Plus, a manuscript, try to alter text, you have to efface old text first, and there are experts in palimpsest readings who can now restore it, but even before the change would have left visible traces.
So, no, God was not dumb in letting Church preserve originals visibly up to Iconoclasm.
2:00 THOUGH not preserving originals after c. 800, not BY not preserving them.
The good point of many copies still stood back then, when originals were still available and venerated.
5:17 Metzger and Ehrman are a bit contradicted by Watchtower sect.
You know the verses or verse variant relevant to Holy Trinity where Codex Sinaiticus differs from Textus Receptus (of any ecclesiastic tradition).
I would however there argue, the Church knew which version to copy, while Codex Sinaiticus may have been a fake by Arians, and that is why it was laid aside. After Arianism had lost.
Actually, the question can only be secondary. If Christianity is true, such an error about Holy Trinity (or supposed such) cannot get support by a fake verse becoming Textus Receptus.

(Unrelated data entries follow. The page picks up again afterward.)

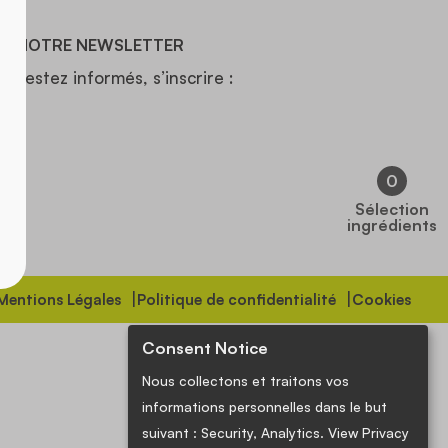
NOTRE NEWSLETTER
Restez informés, s’inscrire :
86
0
Sélection
ingrédients
Mentions Légales
Politique de confidentialité
Cookies
Consent Notice
Nous collectons et traitons vos
informations personnelles dans le but
suivant :
Security, Analytics
. View Privacy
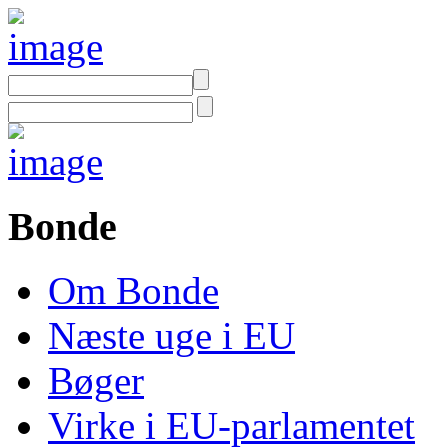
Bonde
Om Bonde
Næste uge i EU
Bøger
Virke i EU-parlamentet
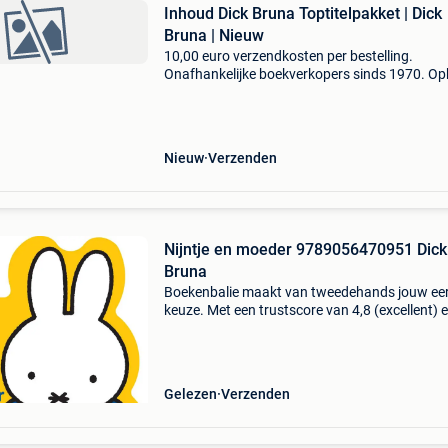
Inhoud Dick Bruna Toptitelpakket | Dick
Bruna | Nieuw
10,00 euro verzendkosten per bestelling.
Onafhankelijke boekverkopers sinds 1970. Op
in onze boekhandel in nijmegen (nederland) of
dezelfde dag verstuurd bij bestellingen van m
vr voor 14.00
Nieuw
Verzenden
Nijntje en moeder 9789056470951 Dick
Bruna
Boekenbalie maakt van tweedehands jouw ee
keuze. Met een trustscore van 4,8 (excellent) 
dagen retour garantie maken we dat iedere d
waar. Bestel direct op onze website! Titel: nijnt
m
Gelezen
Verzenden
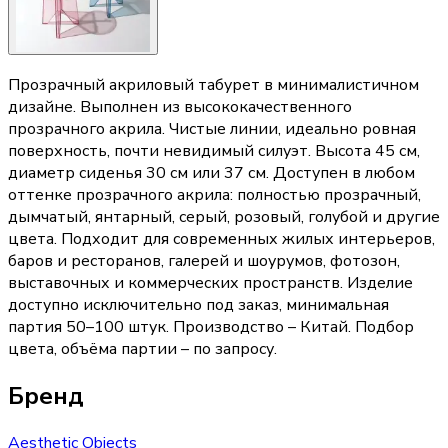
Прозрачный акриловый табурет в минималистичном
дизайне. Выполнен из высококачественного
прозрачного акрила. Чистые линии, идеально ровная
поверхность, почти невидимый силуэт. Высота 45 см,
диаметр сиденья 30 см или 37 см. Доступен в любом
оттенке прозрачного акрила: полностью прозрачный,
дымчатый, янтарный, серый, розовый, голубой и другие
цвета. Подходит для современных жилых интерьеров,
баров и ресторанов, галерей и шоурумов, фотозон,
выставочных и коммерческих пространств. Изделие
доступно исключительно под заказ, минимальная
партия 50–100 штук. Производство – Китай. Подбор
цвета, объёма партии – по запросу.
Бренд
Aesthetic Objects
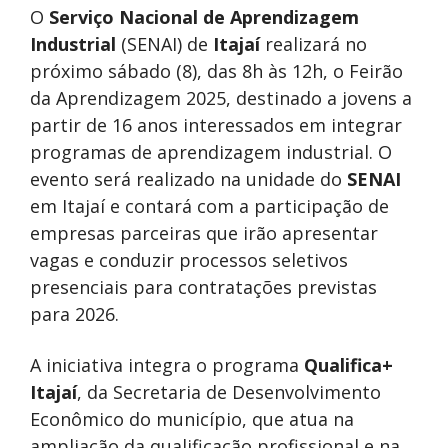
O
Serviço Nacional de Aprendizagem
Industrial
(SENAI) de
Itajaí
realizará no
próximo sábado (8), das 8h às 12h, o Feirão
da Aprendizagem 2025, destinado a jovens a
partir de 16 anos interessados em integrar
programas de aprendizagem industrial. O
evento será realizado na unidade do
SENAI
em Itajaí e contará com a participação de
empresas parceiras que irão apresentar
vagas e conduzir processos seletivos
presenciais para contratações previstas
para 2026.
A iniciativa integra o programa
Qualifica+
Itajaí
, da Secretaria de Desenvolvimento
Econômico do município, que atua na
ampliação da qualificação profissional e na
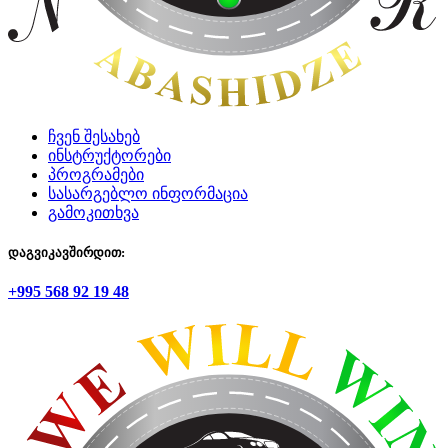
ჩვენ შესახებ
ინსტრუქტორები
პროგრამები
სასარგებლო ინფორმაცია
გამოკითხვა
დაგვიკავშირდით:
+995 568 92 19 48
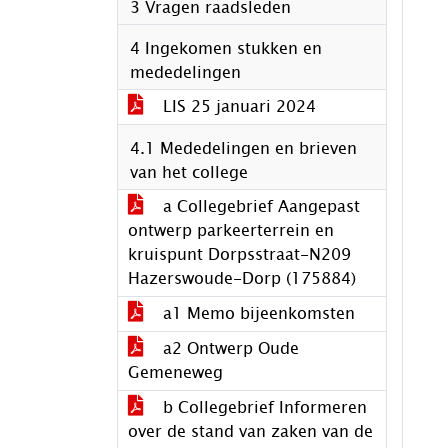
3 Vragen raadsleden
4 Ingekomen stukken en
mededelingen
LIS 25 januari 2024
4.1 Mededelingen en brieven
van het college
a Collegebrief Aangepast
ontwerp parkeerterrein en
kruispunt Dorpsstraat-N209
Hazerswoude-Dorp (175884)
a1 Memo bijeenkomsten
a2 Ontwerp Oude
Gemeneweg
b Collegebrief Informeren
over de stand van zaken van de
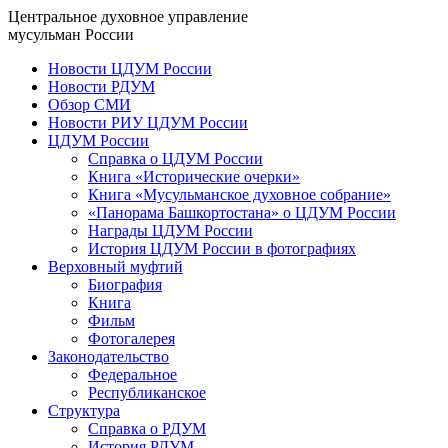
Центральное духовное управление
мусульман России
Новости ЦДУМ России
Новости РДУМ
Обзор СМИ
Новости РИУ ЦДУМ России
ЦДУМ России
Справка о ЦДУМ России
Книга «Исторические очерки»
Книга «Мусульманское духовное собрание»
«Панорама Башкортостана» о ЦДУМ России
Награды ЦДУМ России
История ЦДУМ России в фотографиях
Верховный муфтий
Биография
Книга
Фильм
Фотогалерея
Законодательство
Федеральное
Республиканское
Структура
Справка о РДУМ
История РДУМ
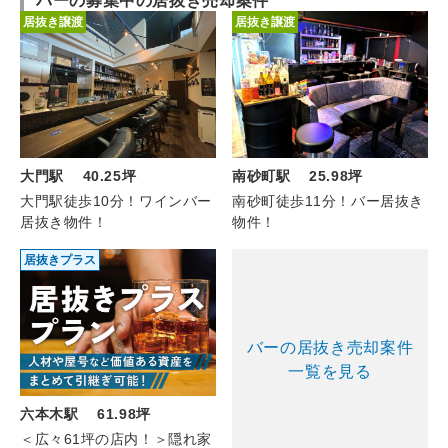
バーの募集中の居抜き売却案件
居抜き譲渡
居抜き譲渡
大門駅 40.25坪
南砂町駅 25.98坪
大門駅徒歩10分！ワインバー
南砂町徒歩11分！バー居抜き
居抜き物件！
物件！
居抜きプラス
バーの居抜き売却案件
一覧を見る
六本木駅 61.98坪
＜広々61坪の店内！＞隠れ家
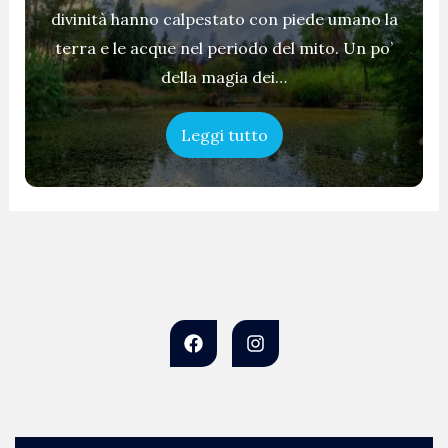
divinità hanno calpestato con piede umano la
terra e le acque nel periodo del mito. Un po’
della magia dei…
Leggi tutto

God will preserve His Word's words.
If Christianity were false, we would be able to tell from many more important issues than a doubt about the text.
5:54 paraphrase.
Now, I think St John regularly paraphrased Jesus whenever he said "Jesus said to the Jews, woe to ye, for ..."
In synoptics we would see "Jesus said, woe to ye, Pharisees and Sadducees" or whatever specific group of Jewish people Jesus was adressing.

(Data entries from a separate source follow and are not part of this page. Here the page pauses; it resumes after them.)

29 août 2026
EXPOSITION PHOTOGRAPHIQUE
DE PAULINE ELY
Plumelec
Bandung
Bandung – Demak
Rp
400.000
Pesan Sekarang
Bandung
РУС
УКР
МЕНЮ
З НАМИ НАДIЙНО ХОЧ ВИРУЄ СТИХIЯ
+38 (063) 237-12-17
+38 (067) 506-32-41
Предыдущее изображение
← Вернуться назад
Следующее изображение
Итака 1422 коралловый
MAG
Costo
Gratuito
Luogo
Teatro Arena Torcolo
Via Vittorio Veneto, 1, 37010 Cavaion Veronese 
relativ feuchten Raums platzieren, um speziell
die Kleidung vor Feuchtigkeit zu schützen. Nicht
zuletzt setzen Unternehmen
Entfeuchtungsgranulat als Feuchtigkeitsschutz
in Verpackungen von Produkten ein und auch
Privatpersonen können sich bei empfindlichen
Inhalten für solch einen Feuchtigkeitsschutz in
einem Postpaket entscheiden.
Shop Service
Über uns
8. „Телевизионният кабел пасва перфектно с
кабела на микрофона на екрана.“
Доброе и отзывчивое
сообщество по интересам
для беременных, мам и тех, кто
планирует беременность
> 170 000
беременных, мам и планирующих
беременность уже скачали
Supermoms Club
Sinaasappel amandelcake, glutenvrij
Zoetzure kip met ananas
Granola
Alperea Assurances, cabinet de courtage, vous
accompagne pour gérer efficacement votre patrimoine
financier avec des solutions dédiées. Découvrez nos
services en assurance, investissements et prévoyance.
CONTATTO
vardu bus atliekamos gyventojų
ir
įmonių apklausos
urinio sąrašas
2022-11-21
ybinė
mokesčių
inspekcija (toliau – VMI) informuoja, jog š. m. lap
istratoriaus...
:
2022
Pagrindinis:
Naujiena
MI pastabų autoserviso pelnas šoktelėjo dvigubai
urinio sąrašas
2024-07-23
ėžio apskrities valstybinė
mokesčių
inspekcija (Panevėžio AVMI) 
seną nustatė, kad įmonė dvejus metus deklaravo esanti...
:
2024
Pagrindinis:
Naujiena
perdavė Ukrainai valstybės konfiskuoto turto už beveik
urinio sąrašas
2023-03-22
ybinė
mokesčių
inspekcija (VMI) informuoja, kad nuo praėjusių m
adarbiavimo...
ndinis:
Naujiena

St John is, after AD 70, using "Jews" - but not letting Jesus use "Jews", except before Pilate, as a synonym for Christ's enemies.
6:38 - you mean the prevalent culture in Jewish community of discipleship back then involved highly developed memory.
"Back then" vs "now" is not relevant. Hindoos memorising Mahabharata verses are probably even more impressive than the disciples of Our Lord.
But then, Our Lord gave shorter taxations on their memories than the cantos of Mahabharata.
It does matter if we can get "verbatim" what kind of exception if any Christ envisaged for indissolubility of marriage, or whether "Peter" and "rock" mean same thing or different things (Greek has different words, Aramaic same one, Kipha). And we can.
Also, the guys can have carried tablets of wax and taken notes while He spoke. Verse 1 of a speech written down by Peter, up to full stop or colon, verse 2 by Andrew, verse 3 by James, verse 4 by John. And so on.
Afterwards, Peter, Andrew, James, John and the other eight read the talk over and over again, until all are fluent in whatever the others noted as well.
And then, clean the wax tablets and be ready to use them for next speech.